Starving in the Belly



               Speaking of elephants, and getting back to ivory, a couple of Old Testament verses come to mind.

For the king had at sea a navy of Tharshish with the navy of Hiram: once in three years came the navy of Tharshish, bringing gold, and silver, ivory, and apes, and peacocks.
(1 Kings 10:22)

For the king's ships went to Tarshish with the servants of Huram: every three years once came the ships of Tarshish bringing gold, and silver, ivory, and apes, and peacocks. (2 Chronicles 9:21)

I remember learning John Masefield’s Cargoes by heart at school ;
 
Quinquireme of Nineveh from distant Ophir, 

Rowing home to haven in sunny Palestine,
With a cargo of ivory,
And apes and peacocks,
Sandalwood, cedarwood, and sweet white wine.


In the Book of Jonah, God commands Jonah to go the Nineveh but Jonah disobeys him and flees to Tarshish instead. God sends a tempest to hinder Jonah, so Jonah volunteers to be thrown overboard from the ship, which ends the storm.

Now the LORD had prepared a great fish to swallow up Jonah. And Jonah was in the belly of the fish three days and three nights. (Jonah 1:17) 

In Chapter 9 of Moby Dick, Father Mapple preaches a sermon on the subject of Jonah, telling how, as he enters the sea;

“… he drops seething into the yawning jaws awaiting him; and the whale shoots-to all his ivory teeth, like so many white bolts, upon his prison.”

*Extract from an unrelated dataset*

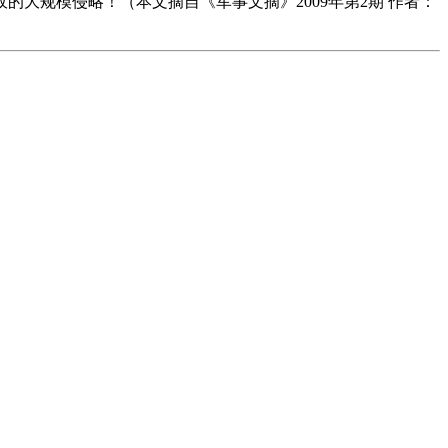
大规模侵略！（本文摘自《军事文摘》2009年第2期 作者：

The ivory teeth of the Sperm Whale were carved by whalers, an art known as scrimshaw. Further on in Moby Dick, in Chapter 57, Melville writes:  

"Throughout the Pacific, and also in Nantucket, and New Bedford, and Sag Harbor, you will come across lively sketches of whales and whaling-scenes, graven by the fishermen themselves on Sperm Whale-teeth, or ladies’ busks wrought out of the Right Whale-bone, and other like skrimshander articles, as the whalemen call the numerous little ingenious contrivances they elaborately carve out of the rough material, in their hours of ocean leisure. Some of them have little boxes of dentistical-looking implements, specially intended for the skrimshandering business. But, in general, they toil with their jack-knives alone; and, with that almost omnipotent tool of the sailor, they will turn you out anything you please, in the way of a mariner’s fancy.”  


This is a reproduction of a whale tooth. It is decorated with the image of a ship, The Dakota, and has ‘Nantucket’ inscribed on the back. It is cast from resin and has been patinated to give it an aged look. Like all other forms of ivory, whale’s teeth are now protected by laws, but it doesn’t stop either the trade in illegal ivory, or copies like this one being offered as genuine. If scrimshaw like this fools you, well, frankly, you deserve to be fooled.  


The Dakota was one of the last whalers to sail from Nantucket, (when a whale was harpooned, it could drag the whaling launch across the sea at great speed - this was known as a Nantucket Sleighride – maybe, if you are old enough, you remember the song Nantucket Sleighride by Mountain was used as the theme music to the television programme Weekend World). 

There is only one remaining wooden whaling ship left. Here is the box of a model of the Charles W Morgan which is in my pipeline of boats to build. I bought it on eBay for £12.50 + £2.50 p&p. I’m saving it for a rainy day. 


And of course, I can’t mention whales and Jonah without a link to Tom Wait’s magnificent Starving in the Belly of a Whale. One of my all-time favourites.